De même, aussi bien les recherches phylogénétiques qu'ontogénétiques ont été incapables de donner d'hypothèse prévalente sur un éventuel avantage génétique évident provoqué par la développent de la musicalité, pas plus dans la sphère de la reproduction ou de l'élevage des enfants que de la communication ou de la création de liens sociaux. Les « musiques » animales, étudiées du point de vue analogique ainsi qu'homologique, ne semblent pas être pourvoyeuses de plaisir, contrairement à la musique humaine dont c'est peut-être la principale caractéristique. Le fameux Steven Pinker est même le seul à défendre la position extrémiste de l'inutilité évolutive absolue de la musicalité : telle « la bavaroise aux fraises », la musique serait à son avis « une merveilleuse gâterie délicatement élaborée pour chatouiller les points sensibles d'au moins cinq ou six de nos facultés mentales » (cit. p. 162-163).
Les recherches qui se fondent sur la musique comme « véhicule des émotions » se heurtent aux difficultés de définition et de mesure des sentiments et des états d'âme : les contenus émotionnels des musiques se retrouvent dans toutes les cultures et toutes les formes musicales, mais même les études sur les dysfonctionnements, les talents prodigieux chez certains autistes ou les amusies chez environ 5% des personnes par ailleurs totalement saines mentalement ne se prêtent qu'à révéler l'absolue variabilité individuelle plutôt qu'à déduire des généralités sur ce plan.
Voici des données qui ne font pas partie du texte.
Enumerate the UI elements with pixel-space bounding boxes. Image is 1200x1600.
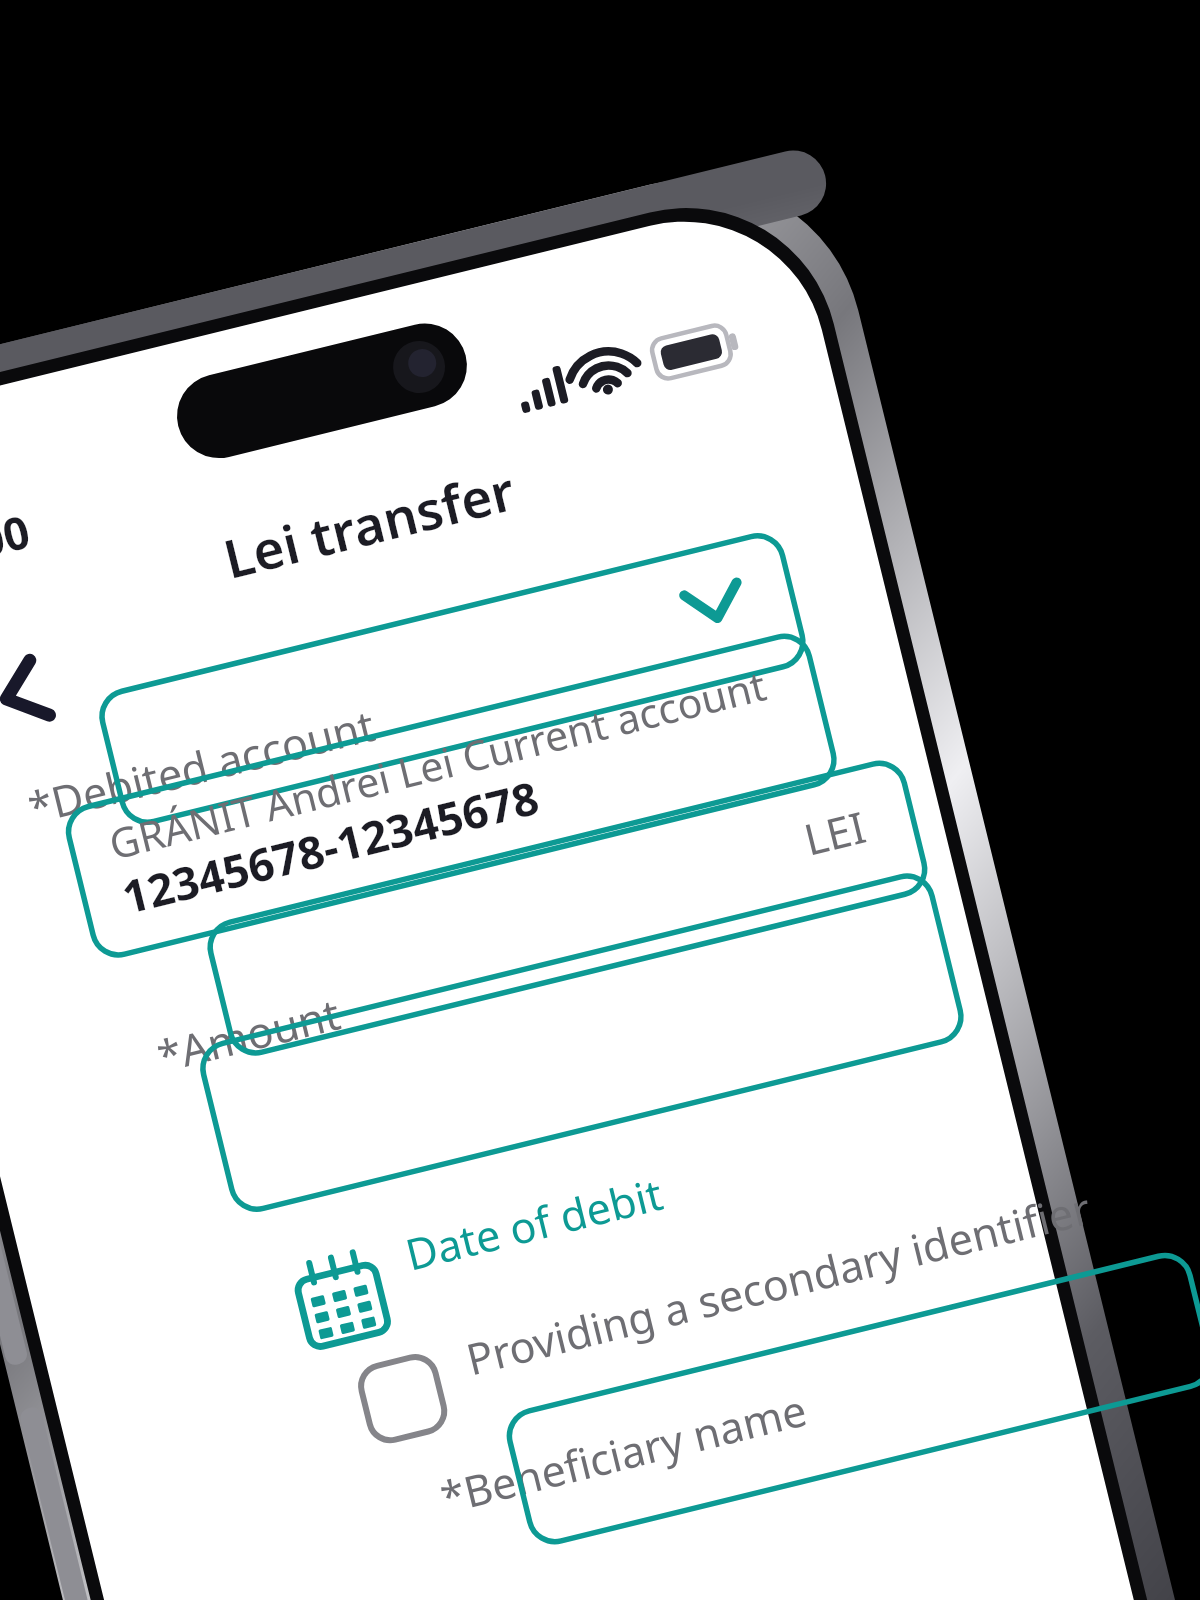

Cet ouvrage a donc le mérite de passer en revue une grande série d'hypothèses récentes et de pistes de recherches en cours, qui ne s'excluent pas nécessairement les unes les autres, toujours présentées dans un style habile et même élégant de vulgarisation qui ne lasse jamais le lecteur ni ne le contraint à un effort excessif. La répartition des chapitre est logique, les anecdotes sont savoureuses. L'incipit sur le canular scientifique de l'orgasme provoqué par l'écoute des Beatles et l'excipit de la citation d'Elvis Presley disant : « Je ne connais rien à la musique. Mais dans ma branche, je peux m'en passer. » donnent sans doute le ton de l'essai...
Cit. :
1. « Alors que les adultes peinent à reconnaître une fausse note dans le dessin d'une mélodie étrangère à leur culture (un occidental aura par exemple des difficultés à percevoir l'altération d'une chanson indienne ou chinoise), les enfants du monde entier ont la même sensibilité à l'égard de tous les types de musique. Ils font donc preuve dans ce domaine d'une aptitude supplémentaire par rapport aux adultes, d'un universalisme musical qui permet aux petits de se trouver à leur aise quel que soit le milieu musical dans lequel ils grandissent.
[…]
On peut dire la même chose du rythme. En effet, contrairement à la légende, personne ne naît avec le rythme dans le sang, et les différences rythmiques évidentes entre la musique pop d'origine anglo-saxonne, caractérisée par des schémas simples et répétitifs et, par exemple, les danses balkaniques, construites sur des rythmes complexes, n'ont rien à voir avec la génétique. » (pp. 115-116)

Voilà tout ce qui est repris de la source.